ИБ: Какая такая имперская идея?
СВ: Ведь Петербург с самого начала замысливался как имперская столица. Отсюда и легенды эти — о том, что сам Петр Великий выкопал на месте основания города первый ров, о том, что над ним при этом парил орел…
ИБ: Какие уж орлы в этой местности? Скорее уж над головой Петра парили вороны…
СВ: Помните, испокон веку говорили: «Москва — третий Рим»? Поскольку вторым Римом почитался Константинополь… Так вот, Петр Великий эту идею «третьего Рима» начал проецировать на основанный им Петербург.
ИБ: Петр? Идею «третьего Рима»? На Петербург? Да вы что, Соломон? Вот чего у Петра в мыслях не было, того не было!
СВ: Ну ведь не зря Петр из русского царя превратился в русского императора — в чем, кстати, старообрядцы усмотрели лишнее доказательство того, что Петр — Антихрист, поскольку Рим ими понимался как царство Антихриста. В гербе Петербурга, как считают специалисты, содержатся трансформированные мотивы герба города Рима. И таких символических деталей и намеков можно насчитать множество…

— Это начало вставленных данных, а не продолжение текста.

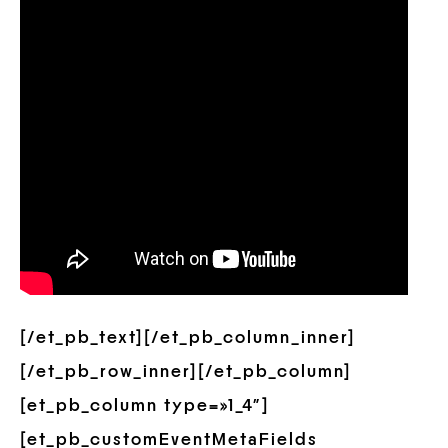
[/et_pb_text][/et_pb_column_inner]
[/et_pb_row_inner][/et_pb_column]
[et_pb_column type=»1_4″]
[et_pb_customEventMetaFields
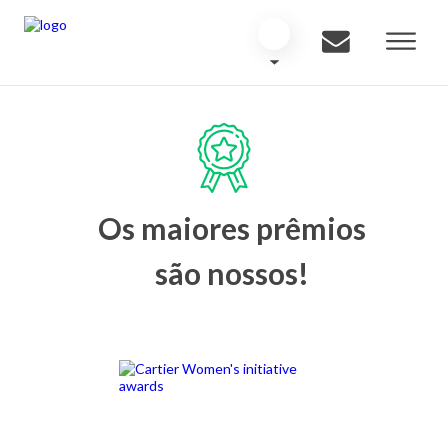
Os maiores prêmios
são nossos!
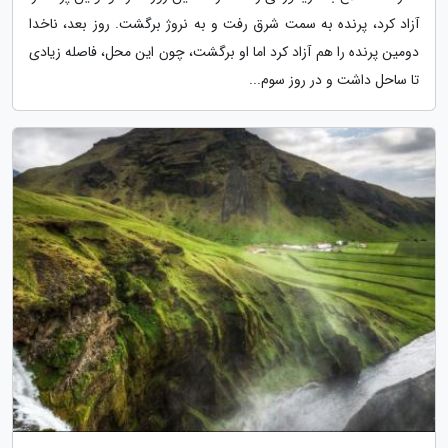
آزاد کرد، پرنده به سمت شرق رفت و به نروژ برگشت. روز بعد، ناخدا
دومین پرنده را هم آزاد کرد اما او برگشت، چون این محل، فاصله زیادی
تا ساحل داشت و در روز سوم...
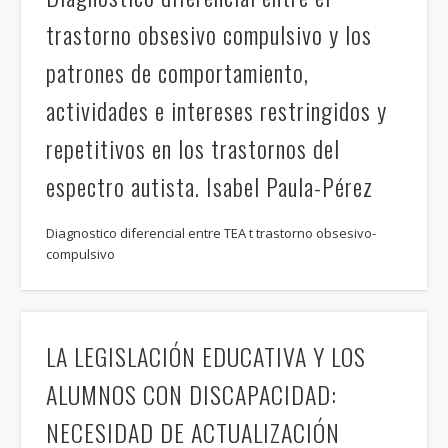
trastorno obsesivo compulsivo y los
patrones de comportamiento,
actividades e intereses restringidos y
repetitivos en los trastornos del
espectro autista. Isabel Paula-Pérez
Diagnostico diferencial entre TEA t trastorno obsesivo-
compulsivo
LA LEGISLACIÓN EDUCATIVA Y LOS
ALUMNOS CON DISCAPACIDAD:
NECESIDAD DE ACTUALIZACIÓN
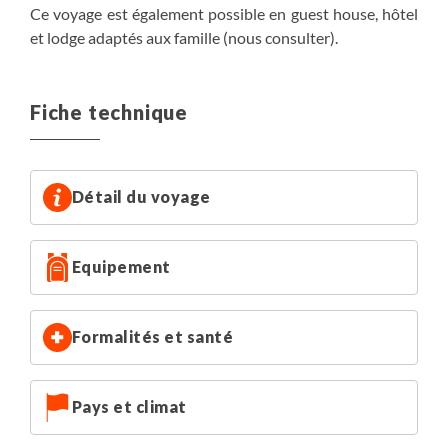
Ce voyage est également possible en guest house, hôtel
et lodge adaptés aux famille (nous consulter).
Fiche technique
Détail du voyage
Equipement
Formalités et santé
Pays et climat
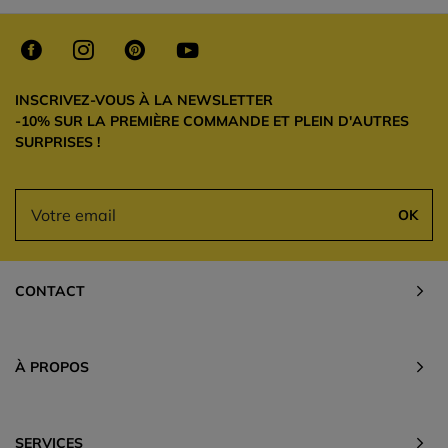
INSCRIVEZ-VOUS À LA NEWSLETTER
-10% SUR LA PREMIÈRE COMMANDE ET PLEIN D'AUTRES
SURPRISES !
OK
CONTACT
À PROPOS
SERVICES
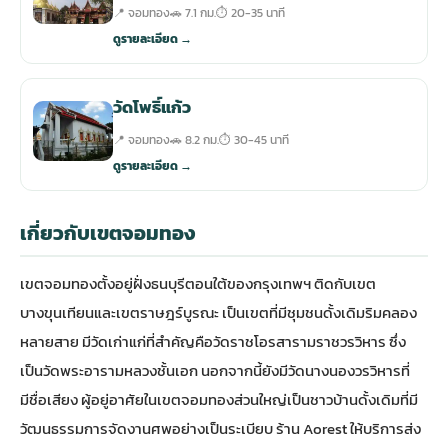
📍 จอมทอง
🚗 7.1 กม.
⏱ 20-35 นาที
ดูรายละเอียด →
วัดโพธิ์แก้ว
📍 จอมทอง
🚗 8.2 กม.
⏱ 30-45 นาที
ดูรายละเอียด →
เกี่ยวกับเขตจอมทอง
เขตจอมทองตั้งอยู่ฝั่งธนบุรีตอนใต้ของกรุงเทพฯ ติดกับเขต
บางขุนเทียนและเขตราษฎร์บูรณะ เป็นเขตที่มีชุมชนดั้งเดิมริมคลอง
หลายสาย มีวัดเก่าแก่ที่สำคัญคือวัดราชโอรสารามราชวรวิหาร ซึ่ง
เป็นวัดพระอารามหลวงชั้นเอก นอกจากนี้ยังมีวัดนางนองวรวิหารที่
มีชื่อเสียง ผู้อยู่อาศัยในเขตจอมทองส่วนใหญ่เป็นชาวบ้านดั้งเดิมที่มี
วัฒนธรรมการจัดงานศพอย่างเป็นระเบียบ ร้าน Aorest ให้บริการส่ง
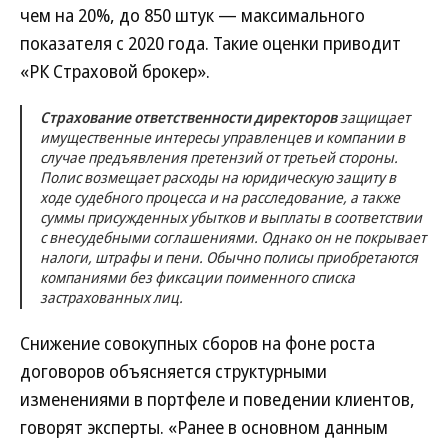
чем на 20%, до 850 штук — максимального
показателя с 2020 года. Такие оценки приводит
«РК Страховой брокер».
Страхование ответственности директоров
защищает
имущественные интересы управленцев и компании в
случае предъявления претензий от третьей стороны.
Полис возмещает расходы на юридическую защиту в
ходе судебного процесса и на расследование, а также
суммы присужденных убытков и выплаты в соответствии
с внесудебными соглашениями. Однако он не покрывает
налоги, штрафы и пени. Обычно полисы приобретаются
компаниями без фиксации поименного списка
застрахованных лиц.
Снижение совокупных сборов на фоне роста
договоров объясняется структурными
изменениями в портфеле и поведении клиентов,
говорят эксперты. «Ранее в основном данным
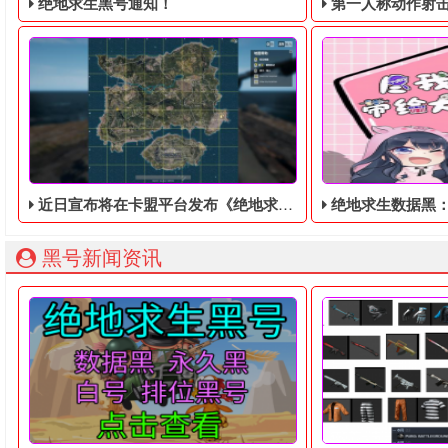
绝地求生黑号通知！
第一人称动作射击游戏《绝地
近日宣布将在卡盟平台发布《绝地求生黑号》，将在个人电脑和下一代卡盟上播出
绝地求生数据黑：斗鱼小团团
绝地求生黑号： 质保时间内找回换号！ 绝地求生白号： 四无白号
2036年，世界
黑号新闻资讯
近日宣布将在卡盟平台发布《绝地求生黑号》，将在个人电脑
绝地求生数据黑​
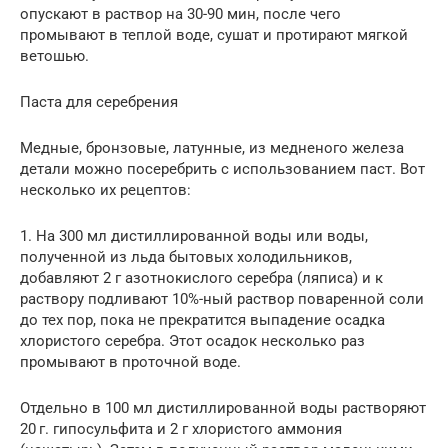
опускают в раствор на 30-90 мин, после чего
промывают в теплой воде, сушат и протирают мягкой
ветошью.
Паста для серебрения
Медные, бронзовые, латунные, из медненого железа
детали можно посеребрить с использованием паст. Вот
несколько их рецептов:
1. На 300 мл дистиллированной воды или воды,
полученной из льда бытовых холодильников,
добавляют 2 г азотнокислого серебра (ляписа) и к
раствору подливают 10%-ный раствор поваренной соли
до тех пор, пока не прекратится выпадение осадка
хлористого серебра. Этот осадок несколько раз
промывают в проточной воде.
Отдельно в 100 мл дистиллированной воды растворяют
20 г. гипосульфита и 2 г хлористого аммония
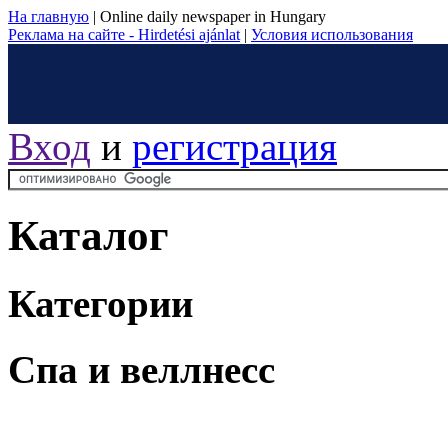
На главную
|
Online daily newspaper in Hungary
Реклама на сайте - Hirdetési ajánlat
|
Условия использования
Вход
и
регистрация
Каталог
Категории
Спа и веллнесс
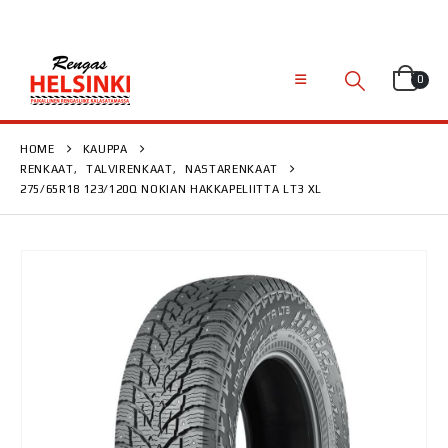
0
HOME
KAUPPA
RENKAAT
,
TALVIRENKAAT
,
NASTARENKAAT
275/65R18 123/120Q NOKIAN HAKKAPELIITTA LT3 XL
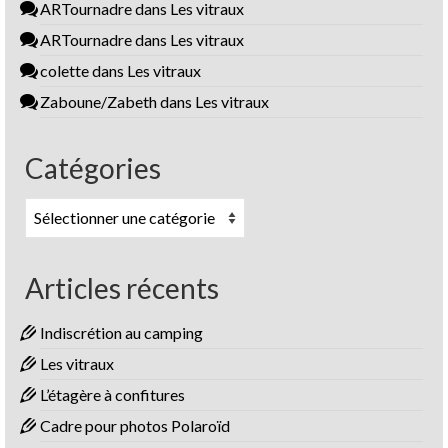
ARTournadre
dans
Les vitraux
ARTournadre
dans
Les vitraux
colette
dans
Les vitraux
Zaboune/Zabeth
dans
Les vitraux
Catégories
Catégories
Articles récents
Indiscrétion au camping
Les vitraux
L’étagère à confitures
Cadre pour photos Polaroïd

ИБ: Лично мне чем Петр приятен? Чем он и хорош и ужасен? Тем, что он действительно перенес столицу империи на край света. Какие у него для этого были рациональные основания, я уж не знаю. Но он начисто отказался от этой утробной московской идеи. То есть это был человек, по праву ощутивший себя…
СВ: Демиургом?
ИБ: Каким демиургом? Государем! В сознании Петра Великого существовало два направления — Север и Запад. Больше никаких. Восток его не интересовал. Его даже Юг особо не интересовал — может быть, исключительно как географическая категория. Это был человек, который добрую половину своей жизни провел в общении — то ли путешествуя, то ли воюя — именно с Западом и Севером. Вот в этих направлениях он и двигался. И если взглянуть на жизнь и деятельность Петра Великого из какого-то такого диковатого извне, то можно увидеть, что в своем сознании (сам того, видимо, не понимая — хотя я уж не знаю, что там творилось в его воображении) он двигался именно в сторону абсолюта. Именно потому что был в первую очередь Государем, то есть политическим существом прежде всего. А вовсе не неким демиургом или там наследователем римской идеи в каком бы то ни было виде. Вот вы говорили об идее «третьего Рима» в России. Это ведь в первую очередь православная идея. Я же думаю, что православие Петра Великого мало занимало. Этого у него в голове, по-моему, начисто не было. Таким, по крайней мере, Петр Великий мне представляется. Или таким я хотел бы, чтобы он был.
СВ: В свете вышесказанного — как вы относитесь к возвращению этому городу его исторического имени Санкт-Петербург? Какие у вас были эмоции, когда вы об этом узнали?